The Alabama Museum of Natural History, with thousands of invaluable specimens from all lines of scientific research, is a lasting monument to the energy, labor and love exhibited by Dr. Eugene Allen Smith. He was appointed as state geologist in 1873 and Dr. Smith spent nearly 40 years surveying, mapping and collecting scientific specimens throughout the state of Alabama.
According to historic records, the cornerstone for Smith Hall was laid on May 28, 1907. Alumni President Hill Ferguson placed in the cornerstone “documents and souvenirs which would help some yet unborn generation glimpse the glory of the day.” The construction of Smith Hall was completed in the fall of 1909 and it was “formally dedicated with appropriate pomp and ceremony at Commencement, May 5, 1910.”
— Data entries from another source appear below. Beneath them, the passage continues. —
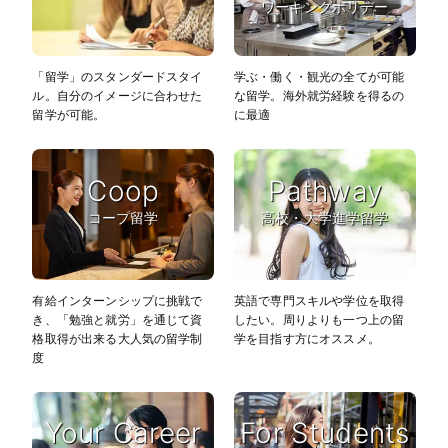
ワーキングホリデー
「留学」のスタンダードスタイ
学ぶ・働く・観光の全てが可能
ル。自分のイメージに合わせた
な留学。海外就労経験を得るの
留学が可能。
に最適
Coop
Pathway
コープ留学
高校・大学進学留学
有給インターンシップに挑戦で
英語で専門スキルや学位を取得
き、「勉強と就労」を通じて資
したい。周りよりも一つ上の留
格取得が出来る大人気の留学制
学を目指す方にオススメ。
度
Your Career
For Students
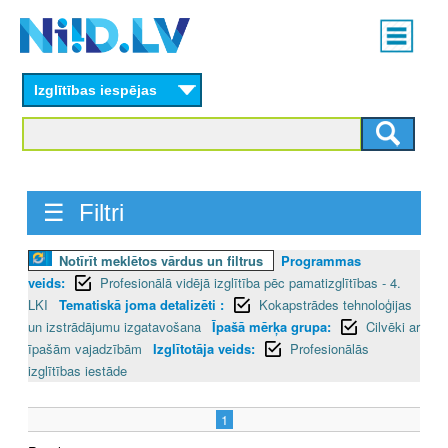
Skip
Main
to
menu
N
main
content
Izglītības iespējas
I
I
D
☰ Filtri
.
L
Notīrīt meklētos vārdus un filtrus
Programmas
veids:
Profesionālā vidējā izglītība pēc pamatizglītības - 4.
V
LKI
Tematiskā joma detalizēti :
Kokapstrādes tehnoloģijas
un izstrādājumu izgatavošana
Īpašā mērķa grupa:
Cilvēki ar
īpašām vajadzībām
Izglītotāja veids:
Profesionālās
izglītības iestāde
1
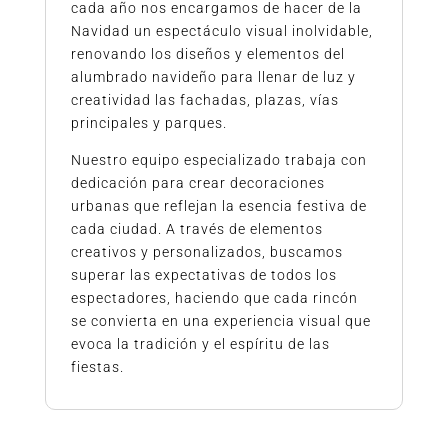
cada año nos encargamos de hacer de la
Navidad un espectáculo visual inolvidable,
renovando los diseños y elementos del
alumbrado navideño para llenar de luz y
creatividad las fachadas, plazas, vías
principales y parques.
Nuestro equipo especializado trabaja con
dedicación para crear decoraciones
urbanas que reflejan la esencia festiva de
cada ciudad. A través de elementos
creativos y personalizados, buscamos
superar las expectativas de todos los
espectadores, haciendo que cada rincón
se convierta en una experiencia visual que
evoca la tradición y el espíritu de las
fiestas.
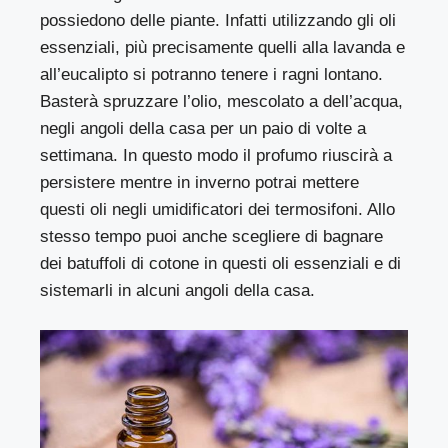
possiedono delle piante. Infatti utilizzando gli oli
essenziali, più precisamente quelli alla lavanda e
all’eucalipto si potranno tenere i ragni lontano.
Basterà spruzzare l’olio, mescolato a dell’acqua,
negli angoli della casa per un paio di volte a
settimana. In questo modo il profumo riuscirà a
persistere mentre in inverno potrai mettere
questi oli negli umidificatori dei termosifoni. Allo
stesso tempo puoi anche scegliere di bagnare
dei batuffoli di cotone in questi oli essenziali e di
sistemarli in alcuni angoli della casa.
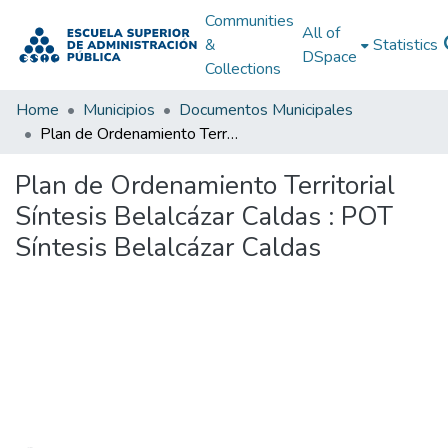
Communities
All of
&
Statistics
DSpace
Collections
Home
Municipios
Documentos Municipales
Plan de Ordenamiento Territorial Síntesis Belalcázar Caldas : POT Síntesis Belalcázar Caldas
Plan de Ordenamiento Territorial
Síntesis Belalcázar Caldas : POT
Síntesis Belalcázar Caldas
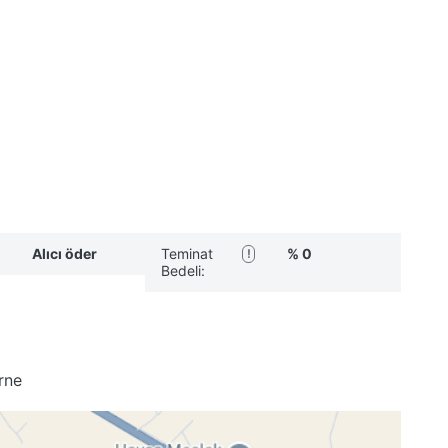
Alıcı öder
Teminat
% 0
!
Bedeli:
rne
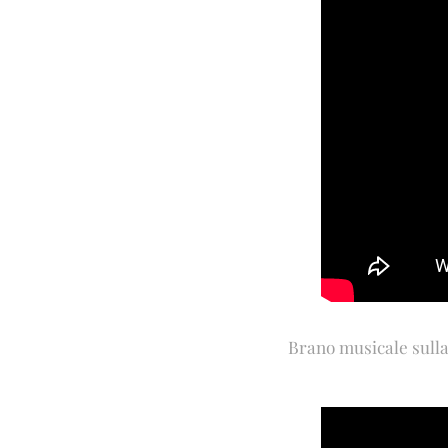
Brano musicale sulla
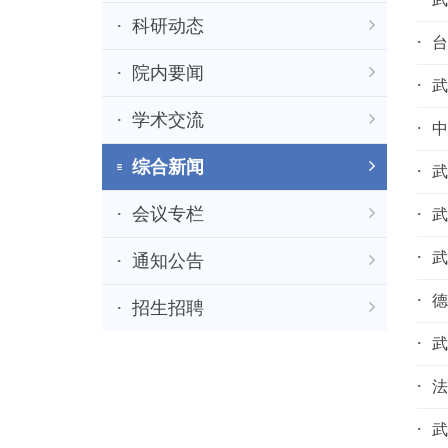
科研动态
台
院内要闻
武
学术交流
中
综合新闻
武
会议专栏
武
武
通知公告
德
招生招聘
武
法
武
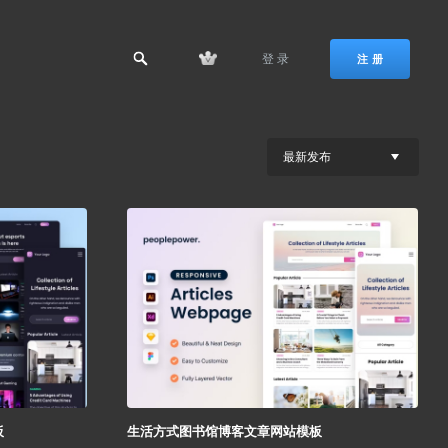
登 录
注 册
最新发布
板
生活方式图书馆博客文章网站模板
Smith Hall consists of a three-story central section built to house the Alabama Museum of Natural History, and has a two-story north and south wing. The north wing originally housed the Department of Biology and the matching south wing was for the Department of Geology. Both wings still contain classrooms and labs used by students today. The basement currently houses the Museum’s teaching collections and field research equipment.
The Museum facade, designed in the Classical Revival style, features an engaged colonnade of eight Ionic columns raised above a full basement. The main entrance on the ground level is through a massive pedimented stone doorway, flanked by standing lamps. The Atrium Gallery is a spacious center hall dominated by a sweeping staircase made of Alabama marble and supported by Alabama-manufactured iron. The staircase leads to the Grand Gallery Exhibition Hall above. The newel posts at the base of the staircase contain cartouches with “U of A” inscribed in the center.
The architecture of the Alabama Museum of Natural History reflected, on a more modest scale, the design and layout of the great natural history museums then only recently constructed in Chicago, New York and Washington. The Grand Gallery on the second floor is surrounded by a colonnade of Corinthian columns which support a full entablature with a highly enriched cornice. Museum exhibits are housed in glass and polished wood cases on the second floor and along the third floor mezzanine. Above, spanning the colonnade is a large glass roof that floods the interior with natural light. The grand sunlit room is one of the most beautifully proportioned interiors on campus – perhaps, in Alabama.